About 1 year ago I became interested in ethereum and started building an options platform, Feldmex options, (which remains in stealth) and realised the power of off chain price data on chain. About one month ago I saw an ad on etherscan.io for this hackathon and started thinking about types of derivatives I could build using Chainlink. I soon realised that there are no volatility/variance swaps built on ethereum so that was what I chose to work on.

What it does

Feldmex is the first ever on-chain pure volatility product (meaning it has no delta exposure). Feldmex allows users to mint, burn, buy and sell long and short variance(variance is equal to volatility squared) tokens, to get exposure to variance products directly from their ethereum wallets. At the same time Feldmex has a fee/reward structure that rewards early liquidity providers of variance tokens.

How I built it

I created an oracle that interacts with Chainlink aggregators to find the price of an given asset pair at a given point in time. I then read the daily prices into the variance handler contract(handles minting, burning, and payout of variance tokens) where they are used to calculate the payout of the variance tokens. There is a cap for payout of long variance tokens, short variance tokens payout the cap minus the payout of the long variance token, and users can mint an equal number of long and short variance tokens by depositing an amount of collateral equal to the maximum payout multiplied by the number of swaps they wish to mint. I also built a staking program through which users may stake Uniswap liquidity tokens from pools of either long/short variance token and the payout asset. Liquidity token stakers are rewarded with the fees generated by the platform based on the amount of time staked squared. Thus incentivizing staking early and staking longer.

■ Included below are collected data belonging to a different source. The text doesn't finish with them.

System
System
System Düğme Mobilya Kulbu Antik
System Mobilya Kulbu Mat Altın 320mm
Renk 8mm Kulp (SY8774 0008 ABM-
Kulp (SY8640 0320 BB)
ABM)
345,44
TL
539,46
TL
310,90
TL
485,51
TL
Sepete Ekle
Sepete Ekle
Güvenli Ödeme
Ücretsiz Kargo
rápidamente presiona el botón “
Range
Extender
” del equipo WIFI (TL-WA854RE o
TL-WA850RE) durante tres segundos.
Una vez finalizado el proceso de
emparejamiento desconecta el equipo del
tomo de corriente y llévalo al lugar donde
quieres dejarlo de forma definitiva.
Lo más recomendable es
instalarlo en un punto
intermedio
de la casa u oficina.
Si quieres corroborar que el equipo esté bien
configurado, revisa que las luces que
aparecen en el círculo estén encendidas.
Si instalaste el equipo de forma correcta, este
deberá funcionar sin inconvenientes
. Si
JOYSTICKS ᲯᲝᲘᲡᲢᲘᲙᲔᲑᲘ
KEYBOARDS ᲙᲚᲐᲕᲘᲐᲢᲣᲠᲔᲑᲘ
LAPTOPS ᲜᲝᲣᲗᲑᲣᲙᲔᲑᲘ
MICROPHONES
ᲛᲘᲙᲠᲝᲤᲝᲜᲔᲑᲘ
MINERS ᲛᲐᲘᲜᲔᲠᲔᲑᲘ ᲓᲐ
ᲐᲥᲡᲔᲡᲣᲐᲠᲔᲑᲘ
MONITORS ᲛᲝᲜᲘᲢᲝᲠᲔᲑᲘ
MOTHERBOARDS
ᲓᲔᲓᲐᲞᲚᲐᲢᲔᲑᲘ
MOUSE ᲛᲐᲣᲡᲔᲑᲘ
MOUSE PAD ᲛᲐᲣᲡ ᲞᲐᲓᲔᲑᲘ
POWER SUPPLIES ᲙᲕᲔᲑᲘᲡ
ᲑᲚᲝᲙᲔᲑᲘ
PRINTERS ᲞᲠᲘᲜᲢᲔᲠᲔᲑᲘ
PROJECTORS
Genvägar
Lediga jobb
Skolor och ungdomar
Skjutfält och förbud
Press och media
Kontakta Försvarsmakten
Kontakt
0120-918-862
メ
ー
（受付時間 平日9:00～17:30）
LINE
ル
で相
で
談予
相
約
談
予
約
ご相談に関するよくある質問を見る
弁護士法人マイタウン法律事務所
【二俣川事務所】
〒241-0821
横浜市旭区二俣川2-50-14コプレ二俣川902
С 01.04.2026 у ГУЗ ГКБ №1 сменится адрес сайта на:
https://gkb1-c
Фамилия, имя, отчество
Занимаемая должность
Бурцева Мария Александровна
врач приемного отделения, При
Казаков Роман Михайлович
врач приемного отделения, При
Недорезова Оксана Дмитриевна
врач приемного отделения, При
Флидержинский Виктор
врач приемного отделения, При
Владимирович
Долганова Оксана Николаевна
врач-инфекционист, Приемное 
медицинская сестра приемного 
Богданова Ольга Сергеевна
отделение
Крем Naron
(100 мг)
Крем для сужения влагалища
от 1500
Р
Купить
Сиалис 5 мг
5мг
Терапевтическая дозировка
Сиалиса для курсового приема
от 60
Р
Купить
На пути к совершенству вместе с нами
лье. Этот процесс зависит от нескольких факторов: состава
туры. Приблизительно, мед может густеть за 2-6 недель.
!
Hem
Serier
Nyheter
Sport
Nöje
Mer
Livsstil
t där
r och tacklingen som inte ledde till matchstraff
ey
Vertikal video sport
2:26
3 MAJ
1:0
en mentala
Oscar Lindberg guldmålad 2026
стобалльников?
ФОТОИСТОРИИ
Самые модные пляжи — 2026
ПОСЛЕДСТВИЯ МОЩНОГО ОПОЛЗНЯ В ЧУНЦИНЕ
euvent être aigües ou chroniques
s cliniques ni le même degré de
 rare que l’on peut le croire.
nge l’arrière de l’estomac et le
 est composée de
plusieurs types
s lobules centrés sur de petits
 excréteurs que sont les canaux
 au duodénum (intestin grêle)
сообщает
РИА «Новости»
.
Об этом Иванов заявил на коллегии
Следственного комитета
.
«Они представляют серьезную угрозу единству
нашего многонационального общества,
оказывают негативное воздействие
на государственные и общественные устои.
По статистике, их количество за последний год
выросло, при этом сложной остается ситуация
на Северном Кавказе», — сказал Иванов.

It should be noted that in the github repository the master branch includes a dummy oracle that makes testing easier. The branch kovan contains the oracle that interacts with Chainlink aggregator contracts and consists of the contracts that were deployed on the kovan test network.

Challenges I ran into

I had to spend quite a bit of time wrapping my head around how a variance swap works. The first time I deployed my contracts, though I had written tests, my understanding of how to calculated variance was wrong. When I read the term log returns I thought of the natural log of today's price divided by yesterday's price and didn't understand that it was a reference to percentage returns. I quickly went back, fixed all my errors and redeployed my contracts. Also building a simple front end took up more time than I had expected.

Accomplishments that I'm proud of

I am most proud of the fact that, as far as know, I have built the first ever on-chain pure volatility product. Also I am proud of the fact that I participated in this hackathon while my senior year of high school was starting. When I started high school I had never written a line of code but I proved to be a quick learner and it is a great feeling to build something of value from your keyboard.

What I learned

Before this hackathon I had thought of using Chainlink price feeds but never really got around to doing a deep dive because I was busy iterating the core functionality of my options platform. This hackathon helped me to better understand how Chainlink works and I have a new-found appreciation for how amazing the service they provide is.

What's next for Feldmex Variance Swaps

Next I would like to get an audit for my variance swap product and deploy it on mainnet. I also will likely expand Feldmex to support other types of swaps. Once I have some funds I would like to have the options platform that I built audited and deploy it on layer 2, most likely the ovm.